RALEIGH, N.C. (AP) -- North Carolina's unemployment rate increased slightly in July to 8.9 percent, the state Commerce Department announced Monday, as a drop in the overall government workforce tempered private-sector employment gains.
The new rate, which rose from 8.8 percent in June, is the first month-to-month increase since January, when the rate was 9.5 percent. The monthly rate had fallen four months in a row through May.
North Carolina's rate, which had been fifth-highest in the nation in June, is now tied with Rhode Island for third-highest. Only Illinois, at 9.2 percent, and Nevada, 9.5 percent, have higher rates.
The higher rate comes as the national rate fell to 7.4 percent in July. The wider gap exemplifies North Carolina's continued struggle to rebound economically, an economics professor said.
"We seem to be going sideways, and that is an issue for a state that is trying to get itself out of the major depths of a recession," Zagros Madjd-Sadjadi of Winston-Salem State University said in an interview.
North Carolina employers dropped nearly 14,000 jobs over the month to nearly 4.3 million employed workers overall, the commerce agency said. The largest decline was in the government sector, at a loss of 5,300 positions. The sector's decline is common in the summer, department spokesman Larry Parker said, as many public school teachers are in transition. Many don't have contracts, and local school boards are making hiring decisions for the coming year.
While the rates are seasonally adjusted to count for annual trends, the government decline likely partially contributed to the unemployment rate increase because the state budget wasn't approved until late July, Madjd-Sadjadi said.

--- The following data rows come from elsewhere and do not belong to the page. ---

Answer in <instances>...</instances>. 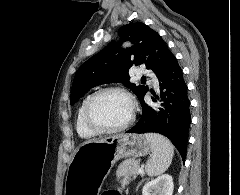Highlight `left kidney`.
Listing matches in <instances>:
<instances>
[{
  "mask_svg": "<svg viewBox=\"0 0 240 195\" xmlns=\"http://www.w3.org/2000/svg\"><path fill=\"white\" fill-rule=\"evenodd\" d=\"M174 189L173 177L169 173H163L156 179L145 183L142 195H172Z\"/></svg>",
  "mask_w": 240,
  "mask_h": 195,
  "instance_id": "5707ae66",
  "label": "left kidney"
}]
</instances>
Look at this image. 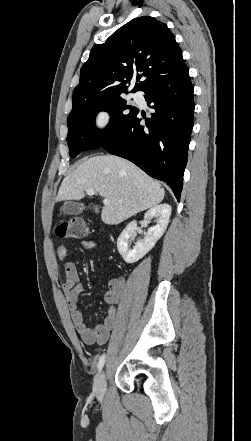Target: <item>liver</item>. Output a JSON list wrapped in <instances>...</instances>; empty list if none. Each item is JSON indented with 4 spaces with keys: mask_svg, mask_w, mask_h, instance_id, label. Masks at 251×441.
<instances>
[{
    "mask_svg": "<svg viewBox=\"0 0 251 441\" xmlns=\"http://www.w3.org/2000/svg\"><path fill=\"white\" fill-rule=\"evenodd\" d=\"M90 188L110 200L101 212V220L108 225L119 224L156 206L165 195L159 182L130 161L99 155L86 159L63 179L56 199L80 200Z\"/></svg>",
    "mask_w": 251,
    "mask_h": 441,
    "instance_id": "liver-1",
    "label": "liver"
}]
</instances>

That caused greater uncertainly in local governments about hiring levels this fall, he said.
Trade, transportation and utility fields saw the largest employment sector gain at 5,200 positions, followed by leisure and hospitality services at 2,700, state officials said. Increases in finance-related positions (2,400) and manufacturing (1,200) were positive signs for the economy, according to Madjd-Sadjadi.
The General Assembly passed legislation this year that Republican lawmakers say will encourage job creation and economic growth, including a tax overhaul bill that reduces individual and corporate income tax rates and an omnibus regulatory measure. The regulatory measure still sits on Gov. Pat McCrory's desk awaiting action.
Madjd-Sadjadi said businesses are making future hiring decisions based on these changes, and it will be at least six months before the provisions would have an effect on the jobless rate, if at all, he said. "If we don't see a closing of the gap" between the state and national rates, he said, then the policies "may not be working."
McCrory said during last fall's campaign that he wants North Carolina's unemployment rate to fall below South Carolina's in his first year in office. South Carolina's rate was 8.1 percent in July.
Nearly 15,000 more people are employed overall in North Carolina compared with the past year, the Commerce Department said. Almost 418,000 people are listed as unemployed in the state, a decline of nearly 37,000 in the past year but an increase of 1,500 since June.